Di Marco Signori - "Lei è al Senato, voialtri no". Pare si sia sentito rispondere così Americo Di Benedetto dall'entourage di Matteo Renzi, al quale non chiedeva posti per sé, come ogni buon politico che si rispetti, ma proponeva uno scatto di coraggio: mandare a Roma la giovane consigliera comunale di Sulmona Maria Ciampaglione, e il segretario di Pizzoli Velia Giorgi.
Finisce così, nel peggiore dei modi, la spinta innovatrice del rottamatore fiorentino. Guida la lista a sostegno di Renzi in provincia dell'Aquila Stefania Pezzopane. Dopo di lei Peppe Di Pangrazio. Entrambi da soli due mesi passati col sindaco di Firenze.
Il disegno è ormai chiaro, il cerchio si chiude: servono parlamentari, se si vuol contare qualcosa nelle scelte del governo. E il sindaco di Firenze non sarà il segretario che si occupa di circoli e tesseramenti, vuole guidare il Paese. Finché non sarà lui a Palazzo Chigi dovrà farlo dal partito.
Scrivevamo tempo fa che Renzi assumeva sempre più le sembianze di un vestito nuovo su un corpo e una mente immutati. Con la presentazione delle liste per i componenti dell'assemblea nazionale che saranno votate l'8, abbiamo avuto la conferma.
Oltre ai sette buoni motivi per votare Matteo Renzi, di cui parla Fabio Avallone in un pezzo sul suo blog molto condiviso sul web, da oggi ce n'è uno ottimo per non votarlo, che da solo vale più di tutti gli altri.
È così ovunque: la geografia delle liste racconta di consiglieri regionali, parlamentari, dirigenti di vecchio corso che per tutto si caratterizzano tranne che per connotati di discontinuità, avversori di Renzi fino all'estate scorsa, che dal 9 dicembre comporranno il parlamentino democratico.
Saranno cioè la nuova classe dirigente. Anzi no, la vecchia. Cioè, la stessa di oggi. Non cambiano i volti, insomma, ma il peggio è che non cambiano neanche i metodi.
Anzi, alla fine sono Cuperlo e Civati, più sobriamemente, a incarnarlo davvero, il rinnovamento.
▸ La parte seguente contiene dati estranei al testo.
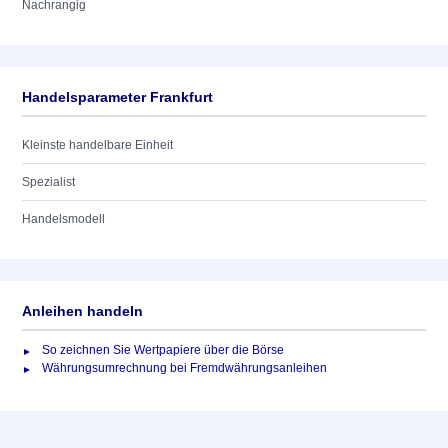
Nachrangig
Handelsparameter Frankfurt
Kleinste handelbare Einheit
Spezialist
Handelsmodell
Anleihen handeln
So zeichnen Sie Wertpapiere über die Börse
Währungsumrechnung bei Fremdwährungsanleihen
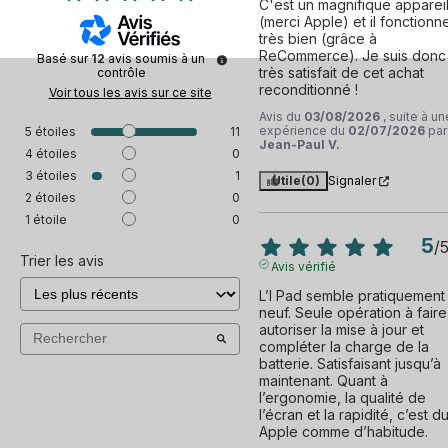
C'est un magnifique appareil
(merci Apple) et il fonctionne
très bien (grâce à 
ReCommerce). Je suis donc 
Basé sur
12
avis soumis à un
très satisfait de cet achat 
contrôle
reconditionné !
Voir tous les avis sur ce site
Avis du
03/08/2026
, suite à un
expérience du
02/07/2026
par
5
étoiles
11
Jean-Paul V.
4
étoiles
0
3
étoiles
1
Utile
(0)
Signaler
2
étoiles
0
1
étoile
0
5
/
Trier les avis
Avis vérifié
L’I Pad semble pratiquement 
neuf. Seule opération à faire :
autoriser la mise à jour et 
compléter la charge de la 
batterie. Satisfaisant jusqu’à 
maintenant. Quant à 
l’ergonomie, la qualité de 
l’écran et la rapidité, c’est du
Apple comme d’habitude.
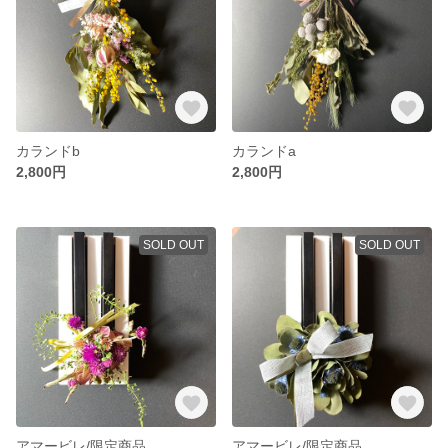
カランドb
カランドa
2,800円
2,800円
SOLD OUT
SOLD OUT
アマービレ/限定商品
アマービレ/限定商品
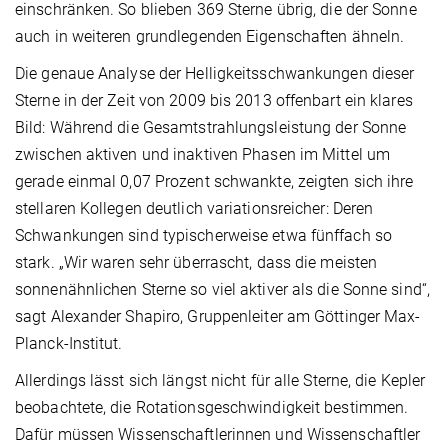
einschränken. So blieben 369 Sterne übrig, die der Sonne
auch in weiteren grundlegenden Eigenschaften ähneln.
Die genaue Analyse der Helligkeitsschwankungen dieser
Sterne in der Zeit von 2009 bis 2013 offenbart ein klares
Bild: Während die Gesamtstrahlungsleistung der Sonne
zwischen aktiven und inaktiven Phasen im Mittel um
gerade einmal 0,07 Prozent schwankte, zeigten sich ihre
stellaren Kollegen deutlich variationsreicher: Deren
Schwankungen sind typischerweise etwa fünffach so
stark. „Wir waren sehr überrascht, dass die meisten
sonnenähnlichen Sterne so viel aktiver als die Sonne sind“,
sagt Alexander Shapiro, Gruppenleiter am Göttinger Max-
Planck-Institut.
Allerdings lässt sich längst nicht für alle Sterne, die Kepler
beobachtete, die Rotationsgeschwindigkeit bestimmen.
Dafür müssen Wissenschaftlerinnen und Wissenschaftler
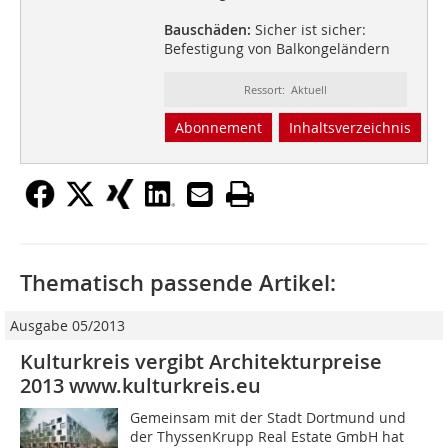
Bauschäden:
Sicher ist sicher:
Befestigung von Balkongeländern
Ressort: Aktuell
Abonnement
Inhaltsverzeichnis
Thematisch passende Artikel:
Ausgabe 05/2013
Kulturkreis vergibt Architekturpreise
2013 www.kulturkreis.eu
Gemeinsam mit der Stadt Dortmund und
der ThyssenKrupp Real Estate GmbH hat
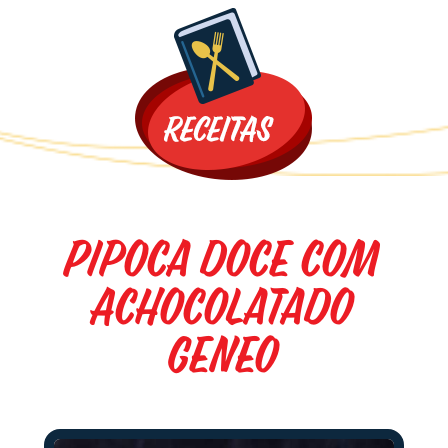
Promoções
Pipoca doce com
Achocolatado
Geneo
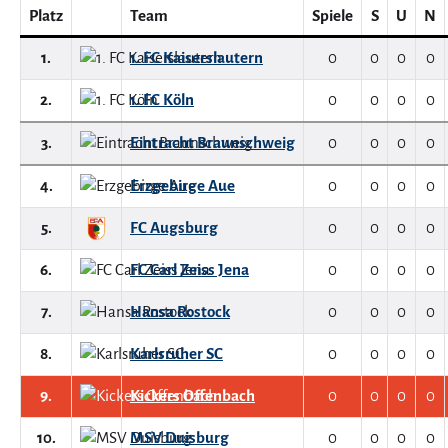
Platz
Team
Spiele
S
U
N
1.
1. FC Kaiserslautern
0
0
0
0
2.
1. FC Köln
0
0
0
0
3.
Eintracht Braunschweig
0
0
0
0
4.
Erzgebirge Aue
0
0
0
0
5.
FC Augsburg
0
0
0
0
6.
FC Carl Zeiss Jena
0
0
0
0
7.
Hansa Rostock
0
0
0
0
8.
Karlsruher SC
0
0
0
0
9.
Kickers Offenbach
0
0
0
0
10.
MSV Duisburg
0
0
0
0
Tanto da permettere ai loro rappresentanti di sbeffeggiare i renziani della prima ora rimasti esclusi da ogni scelta. Tutti giovanissimi, nessuna nomenclatura, alle teste di lista in Abruzzo a sostegno degli sfidanti di Renzi.
Il sindaco di Firenze era considerato, a ragione, un vincente. Perché anche quando perse contro Bersani si comportò come un vincente. Oggi invece ha perso prima ancora di competere. Ha perso contro l'apparato. Si è piegato ai Vincenzo De Luca e alle Stefania Pezzopane pur di portare a casa un risultato diventato del tutto personale.
Ha perso perché non pescherà più un voto tra l'elettorato del centrodestra. E non perché - come dice l'embedded Giovanni Toti - si è espresso per la decadenza di Silvio Berlusconi, ma piuttosto perché ha dimostrato che oltre ai proclami neanche lui è stato capace di combattere una battaglia senza, anzi contro, gli storici notabili.
Ha perso perché non comunica realmente, ma solo virtualmente.
Ha perso perché la bulimia da ambizione gli ha fatto perdere la bussola: i suoi obiettivi personali lo hanno reso cinico e spietato.
Alla fine, anche la sua corsa finirà. Sarà uno dei tanti leader a orologeria che si alternano alla guida del centrosinistra. E se riuscirà ad andare al governo, sarà solo per "decadenza" dell'avversario.